Talking Points . . . . . . . . .

Doris with book

It’s not often that I actually learn something from the news, I mean learn something that will be useful in my own life.  But I’ve picked up one little tool  that is starting to have meaning for me.  It’s something I may have used in the past, but somehow it has more meaning now that I know what to call it.  And that is:  talking points.

I’ve learned, possibly the hard way, that it is pointless to shoot my mouth off if I don’t know what I’m talking about.  I’ve learned that a complaint or a request for special consideration should be made point by point, giving my reasons and listing how the accommodation will affect me or possibly a whole bunch of other people.

I’ve learned that, even with friends, it is not a good thing to ramble.  If I tell a story I’ll  keep their interest only if I give the exact details that make the story real for them, and if I have deleted all the fluff.  This could be called:  telling points.

If I volunteer a social sermon, or if I’m asked to speak out about something, I should probably decline unless I have a clear picture of the situation. Concerns might lead me to speak up if I have listed the pros and cons, the specific details, and my own opinions either on paper or in my mind.  Maybe these are: sharing points. 

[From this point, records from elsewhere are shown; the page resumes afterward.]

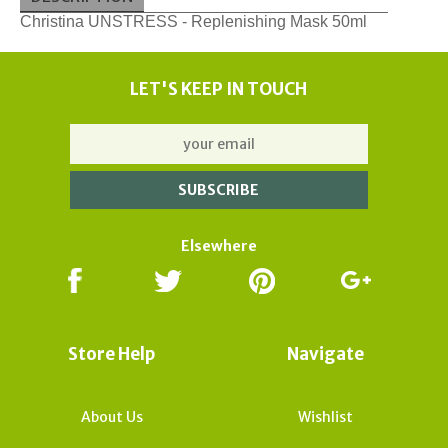
Christina UNSTRESS - Replenishing Mask 50ml
LET'S KEEP IN TOUCH
Elsewhere
Store Help
Navigate
About Us
Wishlist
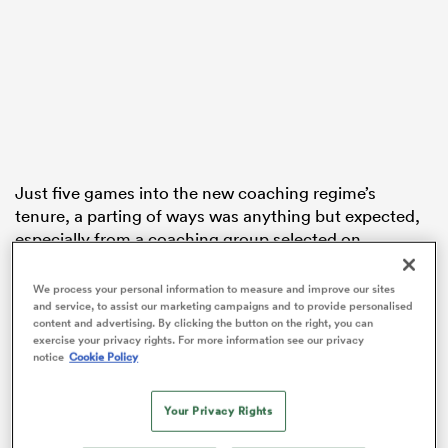
land
Just five games into the new coaching regime’s
 on
tenure, a parting of ways was anything but expected,
nd
especially from a coaching group selected on
familiarity.
We process your personal information to measure and improve our sites
Each of the coaches in the current crop have joined
and service, to assist our marketing campaigns and to provide personalised
forces with Robertson previously in their coaching
content and advertising. By clicking the button on the right, you can
exercise your privacy rights. For more information see our privacy
journeys, and the head coach was clear he had
notice
Cookie Policy
assembled his top-choice group when assuming the
reins as Ian Foster’s successor.
Your Privacy Rights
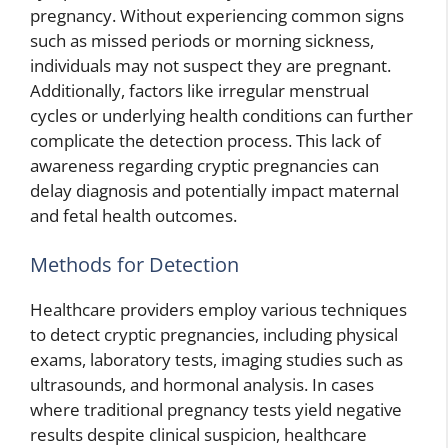
pregnancy. Without experiencing common signs
such as missed periods or morning sickness,
individuals may not suspect they are pregnant.
Additionally, factors like irregular menstrual
cycles or underlying health conditions can further
complicate the detection process. This lack of
awareness regarding cryptic pregnancies can
delay diagnosis and potentially impact maternal
and fetal health outcomes.
Methods for Detection
Healthcare providers employ various techniques
to detect cryptic pregnancies, including physical
exams, laboratory tests, imaging studies such as
ultrasounds, and hormonal analysis. In cases
where traditional pregnancy tests yield negative
results despite clinical suspicion, healthcare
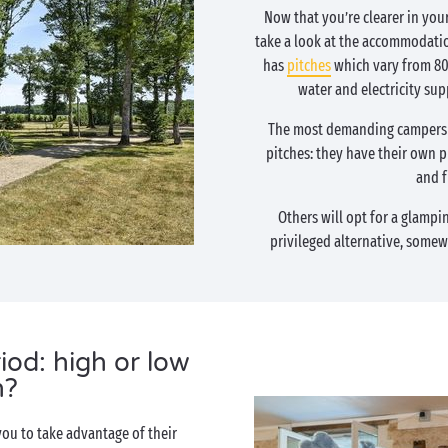
Now that you’re clearer in your
take a look at the accommodatio
has
pitches
which vary from 80 
water and electricity supp
The most demanding campers w
pitches: they have their own pr
and f
Others will opt for a glampi
privileged alternative, some
iod: high or low
n?
you to take advantage of their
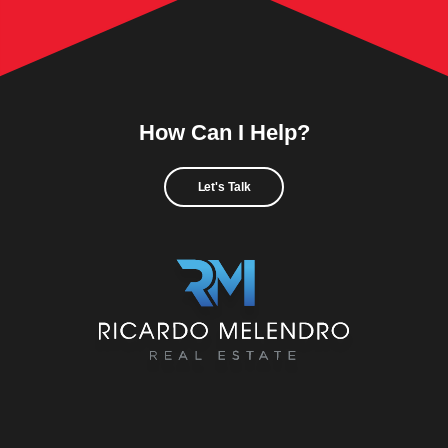
How Can I Help?
Let's Talk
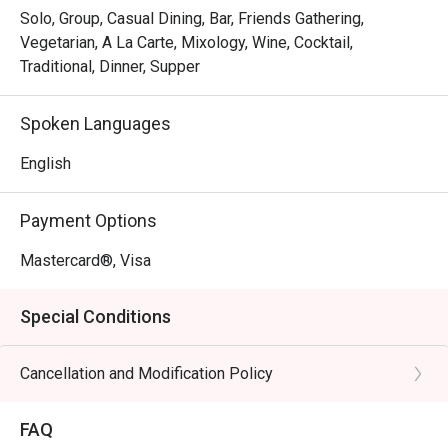
Solo, Group, Casual Dining, Bar, Friends Gathering,
Vegetarian, A La Carte, Mixology, Wine, Cocktail,
Traditional, Dinner, Supper
Spoken Languages
English
Payment Options
Mastercard®, Visa
Special Conditions
Cancellation and Modification Policy
FAQ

Preparing talking points, and sticking with them, prevents me from wandering off subject.  I’ve noticed how it’s done by politicians and I see that if I stick to my talking points I can control a conversation and protect my privacy.  Cleverly I will see that we talk about what I want to talk about.

Traditionally, a wife is often very good at having talking points and sticking to them.  Maybe only one talking point, when in a discussion with her husband.  She’ll just keep coming back to it, because she’s planned this talking point in her head all day, and she knows she can purposely drive it home.

Teenagers also are practiced experts with talking points.  Just listen to one explain why he/she should go to the late night party across town and should take the family car.  Then listen to Dad.  He probably has one talking point.

Still, the best laid plans of mice and men gang aft agley, and there are times when I find another’s talking points speak louder than mine or make more sense than mine. Or there are times when my points are good but only time will prove my wisdom.

 

 

 

 

 

3 Comments (+add yours?)

  1. Vicki Heelan
    Jan 30, 2015 @ 21:20:11

    Think the talking points a wife keeps coming back to in discussion with her husband, would be called “nagging points” by him…Just sayin’

    Reply

  2. Sara Markland
    Jan 31, 2015 @ 16:39:23

    REREAD THEASF TWO SENTENCES… GROSS MISSPELLING

    Sent with aloha, Sara

    >

    Reply

  3. kamana2202
    Jan 31, 2015 @ 20:13:13

    Gang aft agley? That is a quote from a Robert Burns poem and is usually given just that way. I like it because it really sounds like things have gone awry.